The forward compatibility of the trailing optional metadata mechanism (Sections 3, 4, 5) depends entirely on how strictly the legacy decoder handles the deserialization buffer boundaries:

  • Incompatible with Strict EOF Implementations (e.g., python-opentimestamps): Legacy decoders that explicitly enforce an End-Of-File (EOF) check on the attestation payload will fail to parse UIP-2 attestations. For example, the original OpenTimestamps Python SDK calls payload_ctx.assert_eof() after extracting known fields. When it encounters the unconsumed trailing metadata bytes introduced by this proposal, it will throw a fatal deserialization error, rendering the entire proof unreadable.
  • Compatible with Lenient Implementations (e.g., legacy uts): Legacy decoders that do not strictly enforce payload EOF checks will remain forward-compatible. For instance, older versions of the uts Rust implementation read the payload into a byte slice, decode the expected fixed-length fields, and implicitly discard any remaining bytes in the slice. These implementations will naturally ignore the trailing metadata without throwing errors.

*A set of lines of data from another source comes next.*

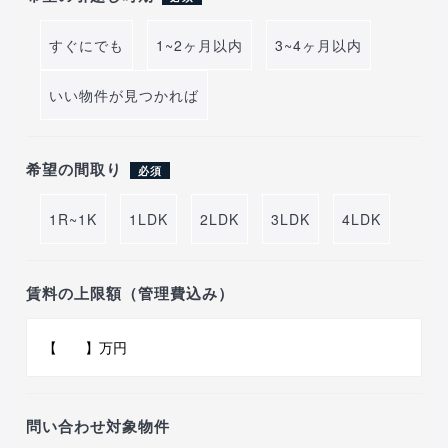
すぐにでも
1~2ヶ月以内
3~4ヶ月以内
いい物件が見つかれば
希望の間取り
必須
1R~1K
1LDK
2LDK
3LDK
4LDK
賃料の上限額（管理費込み）
問い合わせ対象物件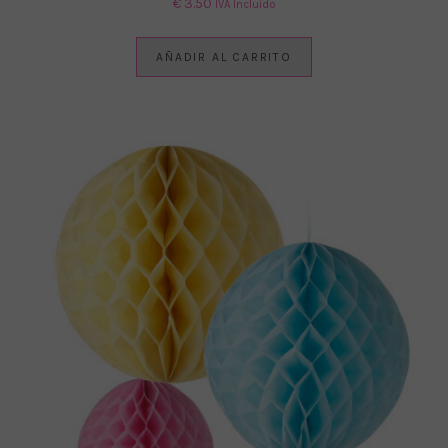
€
3.50
IVA Incluido
AÑADIR AL CARRITO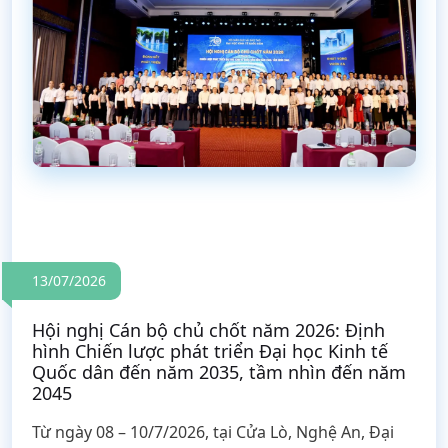
13/07/2026
Hội nghị Cán bộ chủ chốt năm 2026: Định
hình Chiến lược phát triển Đại học Kinh tế
Quốc dân đến năm 2035, tầm nhìn đến năm
2045
Từ ngày 08 – 10/7/2026, tại Cửa Lò, Nghệ An, Đại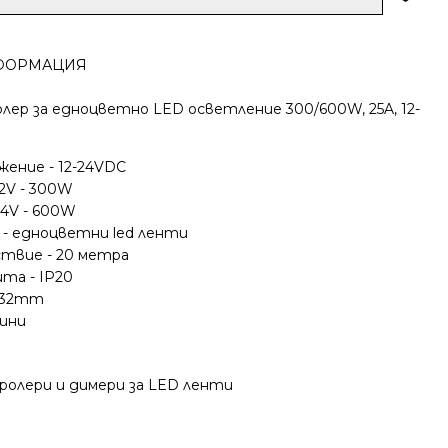
ФОРМАЦИЯ
ролер за едноцветно LED осветление 300/600W, 25A, 12-
ение - 12-24VDC
2V - 300W
4V - 600W
- едноцветни led ленти
твие - 20 метра
та - IP20
1х32mm
дини
олери и димери за LED ленти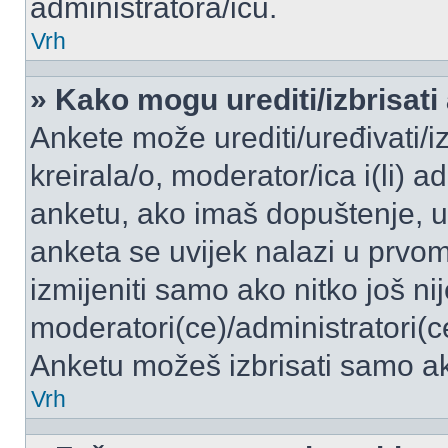
administratora/icu.
Vrh
» Kako mogu urediti/izbrisati
Ankete može urediti/uređivati/izb
kreirala/o, moderator/ica i(li) a
anketu, ako imaš dopuštenje, ur
anketa se uvijek nalazi u prvo
izmijeniti samo ako nitko još ni
moderatori(ce)/administratori(c
Anketu možeš izbrisati samo ako
Vrh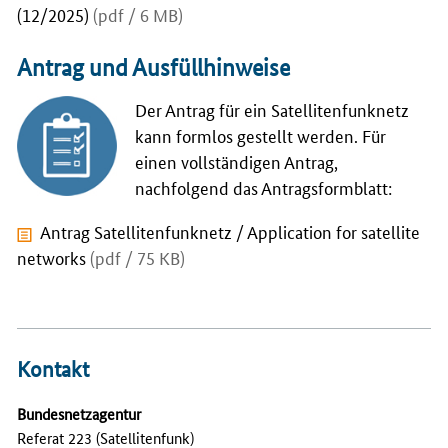
(12/2025)
(pdf / 6 MB)
Antrag und Ausfüllhinweise
Der Antrag für ein Satellitenfunknetz
kann formlos gestellt werden. Für
einen vollständigen Antrag,
nachfolgend das Antragsformblatt:
Antrag Satellitenfunknetz / Application for satellite
networks
(pdf / 75 KB)
Kontakt
Bundesnetzagentur
Referat 223 (Satellitenfunk)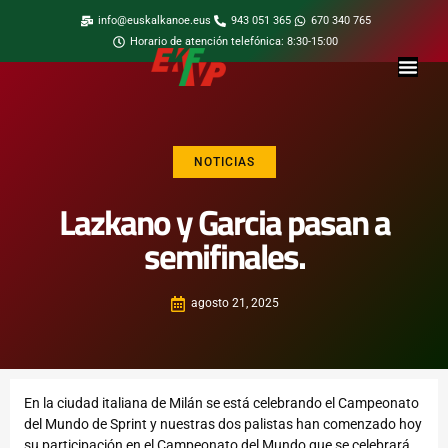
info@euskalkanoe.eus
943 051 365
670 340 765
Horario de atención telefónica: 8:30-15:00
NOTICIAS
Lazkano y Garcia pasan a
semifinales.
agosto 21, 2025
En la ciudad italiana de Milán se está celebrando el Campeonato
del Mundo de Sprint y nuestras dos palistas han comenzado hoy
su participación en el Campeonato del Mundo que se celebrará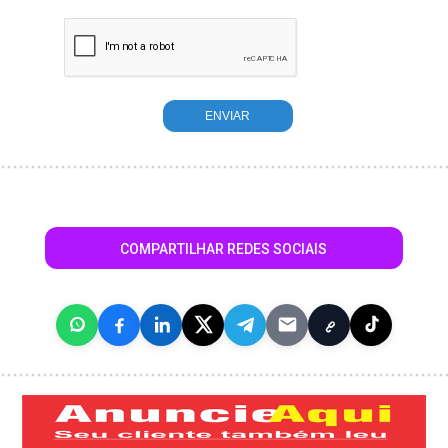
COMPARTILHAR REDES SOCIAIS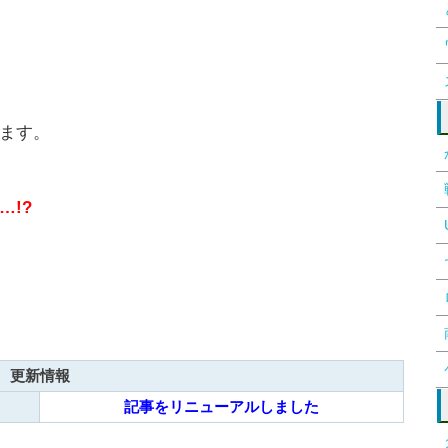
ます。
!?
更新情報
記事をリニューアルしました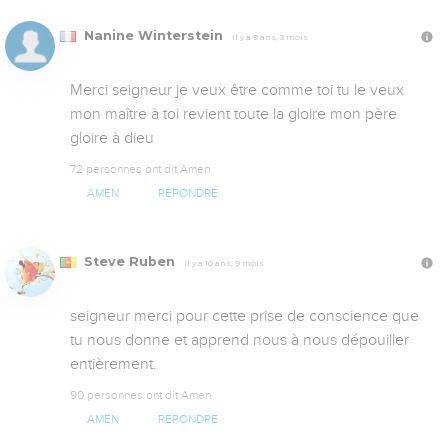
Nanine Winterstein
Il y a 9 ans, 3 mois
Merci seigneur je veux être comme toi tu le veux 
mon maître à toi revient toute la gloire mon père 
gloire à dieu
72 personnes ont dit Amen
AMEN
RÉPONDRE
Steve Ruben
Il y a 10 ans, 9 mois
seigneur merci pour cette prise de conscience que 
tu nous donne et apprend nous à nous dépouiller 
entièrement.
90 personnes ont dit Amen
AMEN
RÉPONDRE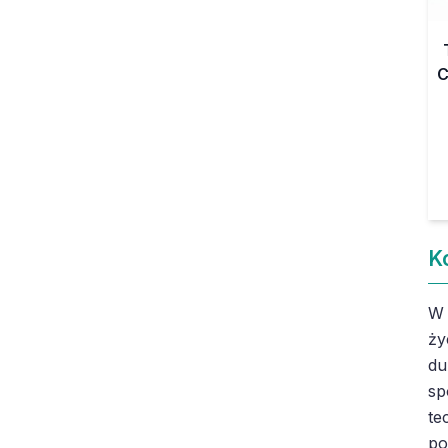
C
K
W 
ży
du
sp
te
po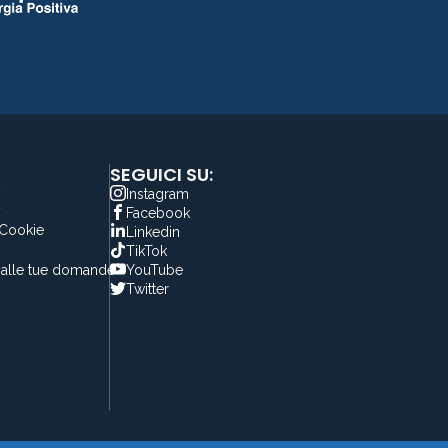
SEGUICI SU:
y
Instagram
y
Facebook
 Cookie
Linkedin
TikTok
alle tue domande
YouTube
Twitter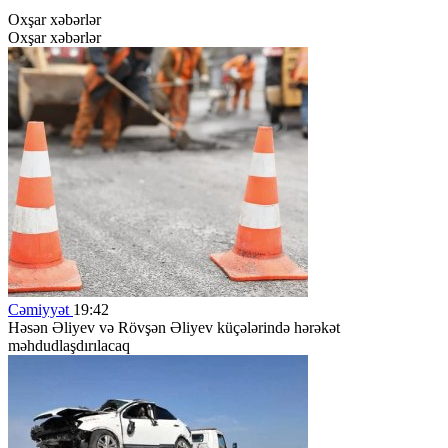
Oxşar xəbərlər
Oxşar xəbərlər
Cəmiyyət
19:42
Həsən Əliyev və Rövşən Əliyev küçələrində hərəkət
məhdudlaşdırılacaq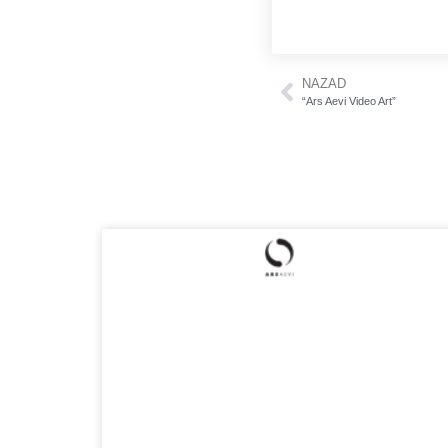
NAZAD
“Ars Aevi Video Art”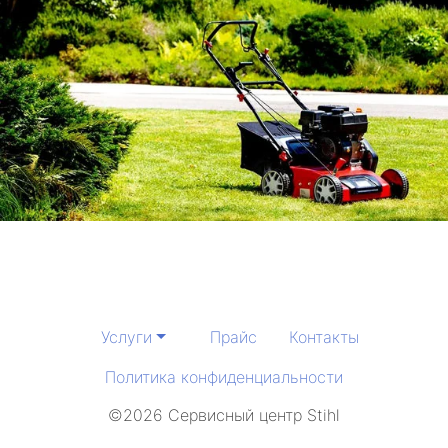
Услуги
Прайс
Контакты
Политика конфиденциальности
©2026 Сервисный центр Stihl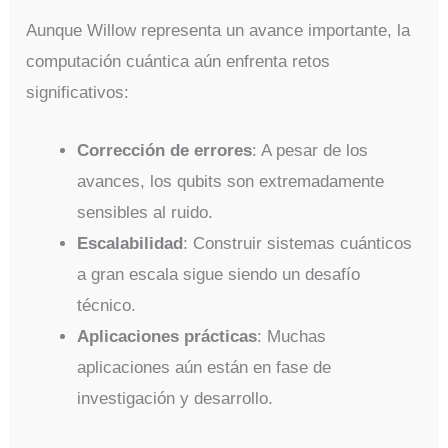
Aunque Willow representa un avance importante, la
computación cuántica aún enfrenta retos
significativos:
Corrección de errores
: A pesar de los
avances, los qubits son extremadamente
sensibles al ruido.
Escalabilidad
: Construir sistemas cuánticos
a gran escala sigue siendo un desafío
técnico.
Aplicaciones prácticas
: Muchas
aplicaciones aún están en fase de
investigación y desarrollo.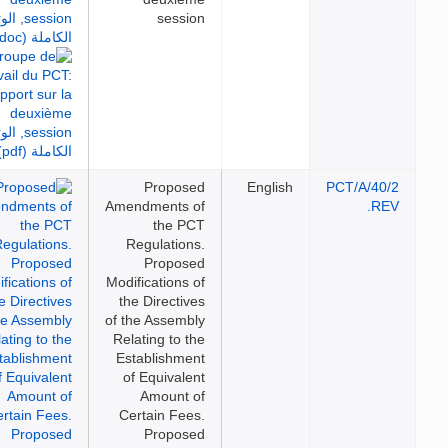
session
Proposed
English
PCT/A/40/2
Amendments of
REV.
the PCT
Regulations.
Proposed
Modifications of
the Directives
of the Assembly
Relating to the
Establishment
of Equivalent
Amount of
Certain Fees.
Proposed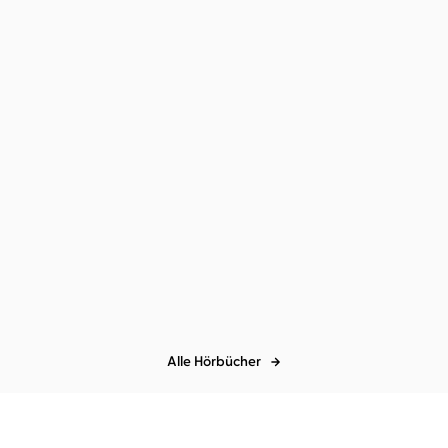
Wieland Freund
Dietmar Bär
...
Wieland Freund
Dietmar Bär
...
Törtel und der Wolf
Törtel, die Schildkröte aus
dem McG ...
Alle Hörbücher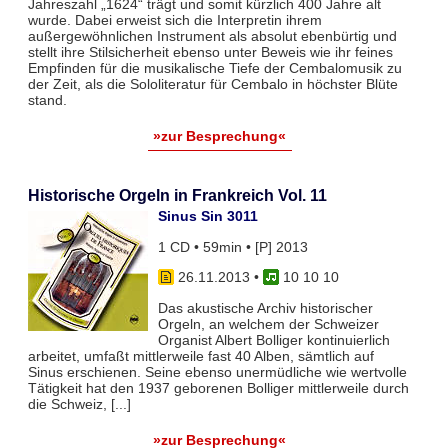
Jahreszahl „1624“ trägt und somit kürzlich 400 Jahre alt
wur­de. Dabei erweist sich die Interpretin ihrem
außergewöhn­lichen Instru­ment als absolut ebenbürtig und
stellt ihre Stilsicherheit ebenso unter Beweis wie ihr feines
Empfin­den für die musikalische Tiefe der Cembalomusik zu
der Zeit, als die Sololite­ratur für Cemba­lo in höchster Blüte
stand.
»zur Besprechung«
Historische Orgeln in Frankreich Vol. 11
Sinus Sin 3011
1 CD • 59min • [P] 2013
26.11.2013
•
10 10 10
Das akustische Archiv historischer
Orgeln, an welchem der Schweizer
Organist Albert Bolliger kontinuierlich
arbeitet, umfaßt mittlerweile fast 40 Alben, sämtlich auf
Sinus erschienen. Seine ebenso unermüdliche wie wertvolle
Tätigkeit hat den 1937 geborenen Bolliger mittlerweile durch
die Schweiz, [...]
»zur Besprechung«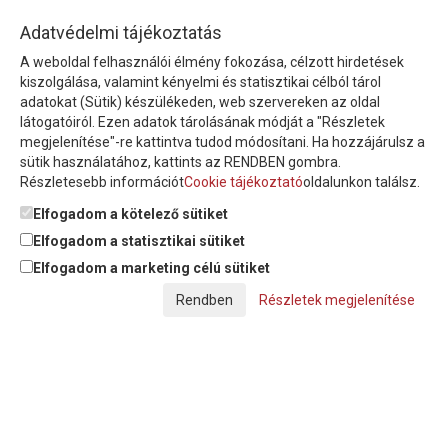
HÍRLEVÉL
Adatvédelmi tájékoztatás
A weboldal felhasználói élmény fokozása, célzott hirdetések
Íratkozzon fel hírlevelünkre!
kiszolgálása, valamint kényelmi és statisztikai célból tárol
adatokat (Sütik) készülékeden, web szervereken az oldal
látogatóiról. Ezen adatok tárolásának módját a "Részletek
megjelenítése"-re kattintva tudod módosítani. Ha hozzájárulsz a
sütik használatához, kattints az RENDBEN gombra.
Részletesebb információt
Cookie tájékoztató
oldalunkon találsz.
Feliratkozom a hírlevélre és nyilatkozom, hogy az
adatkezelési
tájékoztatót
elolvastam, megismertem és elfogadom.
Elfogadom a kötelező sütiket
Elfogadom a statisztikai sütiket
Elfogadom a marketing célú sütiket
© Copyright Triász-Tömlő Kft. | Minden jog fenntartva!
Részletek megjelenítése
Készítette:
Futureweb Design Kft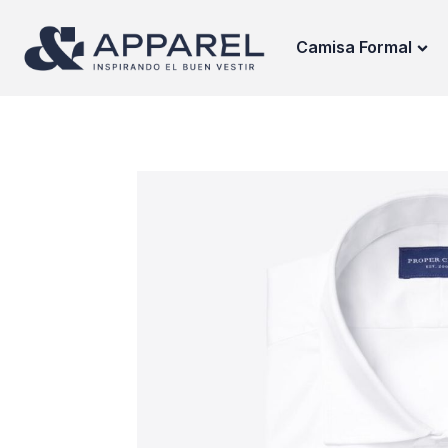
Camisa Formal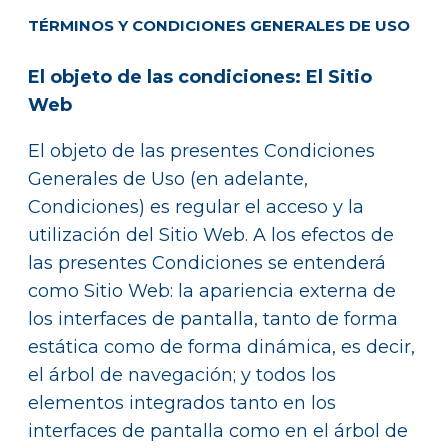
TÉRMINOS Y CONDICIONES GENERALES DE USO
El objeto de las condiciones: El Sitio
Web
El objeto de las presentes Condiciones
Generales de Uso (en adelante,
Condiciones) es regular el acceso y la
utilización del Sitio Web. A los efectos de
las presentes Condiciones se entenderá
como Sitio Web: la apariencia externa de
los interfaces de pantalla, tanto de forma
estática como de forma dinámica, es decir,
el árbol de navegación; y todos los
elementos integrados tanto en los
interfaces de pantalla como en el árbol de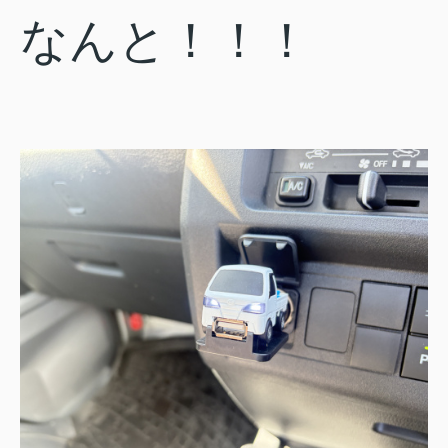
なんと！！！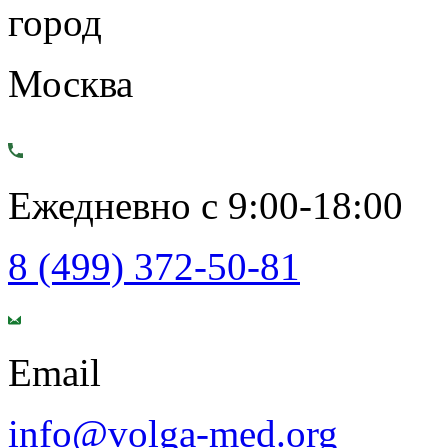
город
Москва
Ежедневно с 9:00-18:00
8 (499) 372-50-81
Email
info@volga-med.org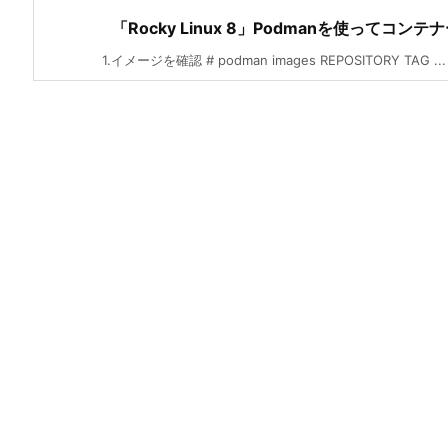
「Rocky Linux 8」Podmanを使ってコ
1.イメージを確認 # podman images REPOSITORY TAG ...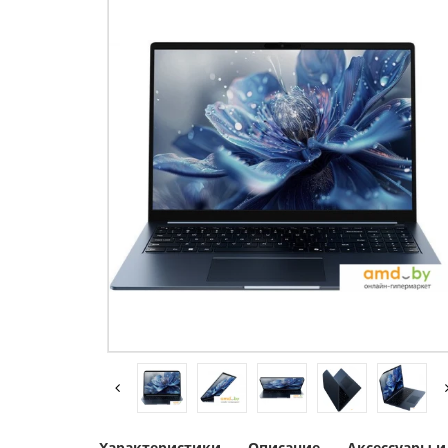
Характеристики
Описание
Аксессуары 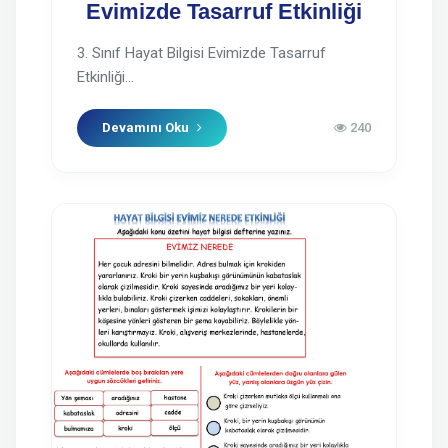
Evimizde Tasarruf Etkinliği
3. Sınıf Hayat Bilgisi Evimizde Tasarruf
Etkinliği...
Devamını Oku
240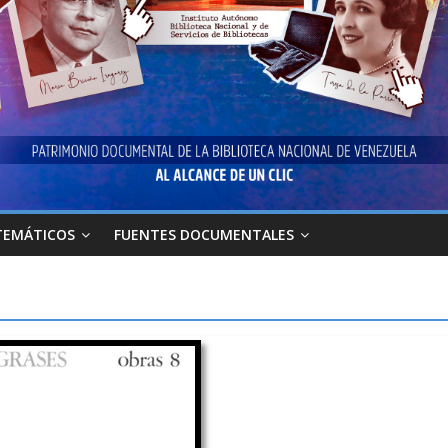
TEMÁTICOS
FUENTES DOCUMENTALES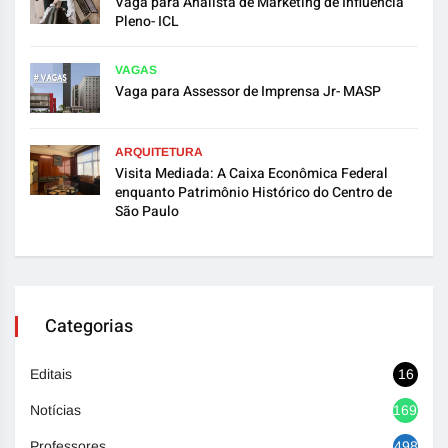
Vaga para Analista de Marketing de Influência
Pleno- ICL
VAGAS
Vaga para Assessor de Imprensa Jr- MASP
ARQUITETURA
Visita Mediada: A Caixa Econômica Federal
enquanto Patrimônio Histórico do Centro de
São Paulo
Categorias
Editais
16
Notícias
1692
Professores
498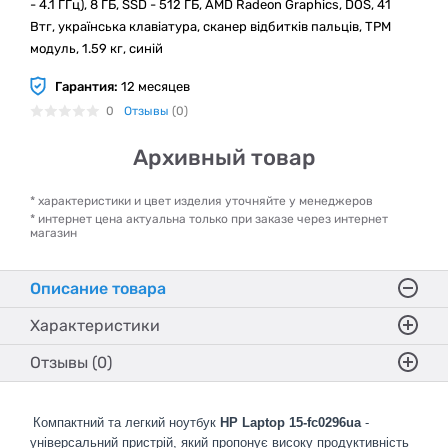
- 4.1 ГГц), 8 ГБ, SSD - 512 ГБ, AMD Radeon Graphics, DOS, 41
Втг, українська клавіатура, сканер відбитків пальців, TPM
модуль, 1.59 кг, синій
Гарантия:
12 месяцев
0
Отзывы
(0)
Архивный товар
* характеристики и цвет изделия уточняйте у менеджеров
* интернет цена актуальна только при заказе через интернет
магазин
Описание товара
Характеристики
Отзывы (0)
Компактний та легкий ноутбук
HP Laptop 15-fc0296ua
-
універсальний пристрій, який пропонує високу продуктивність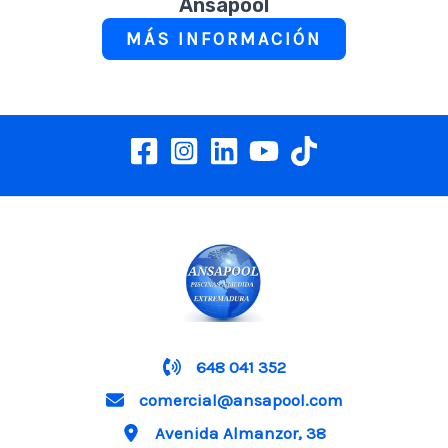
Ansapool
MÁS INFORMACIÓN
648 041 352
comercial@ansapool.com
Avenida Almanzor, 38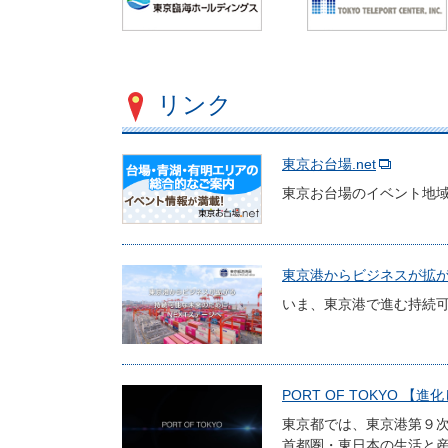
リンク
東京お台場.net
東京お台場のイベント地
東京港からビジネスが拡がる
いま、東京港で進む持続
PORT OF TOKYO 【
東京都では、東京港第９
首都圏・東日本の生活と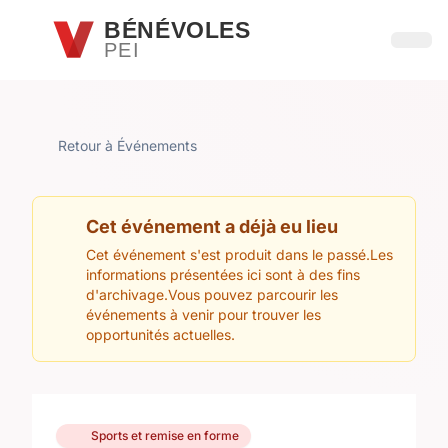
Passer au contenu principal
BÉNÉVOLES
PEI
Ouvri
Retour à Événements
Cet événement a déjà eu lieu
Cet événement s'est produit dans le passé.Les
informations présentées ici sont à des fins
d'archivage.Vous pouvez parcourir les
événements à venir pour trouver les
opportunités actuelles.
Sports et remise en forme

Operational Impact: Because strict EOF checks exist in the wild (notably in the reference Python implementation), appending trailing metadata constitutes a structural breaking change for the legacy OTS ecosystem. Applications interacting with UIP-2 extended attestations MUST upgrade their parsers to either explicitly support the new metadata structures or safely ignore unconsumed trailing bytes at the payload level.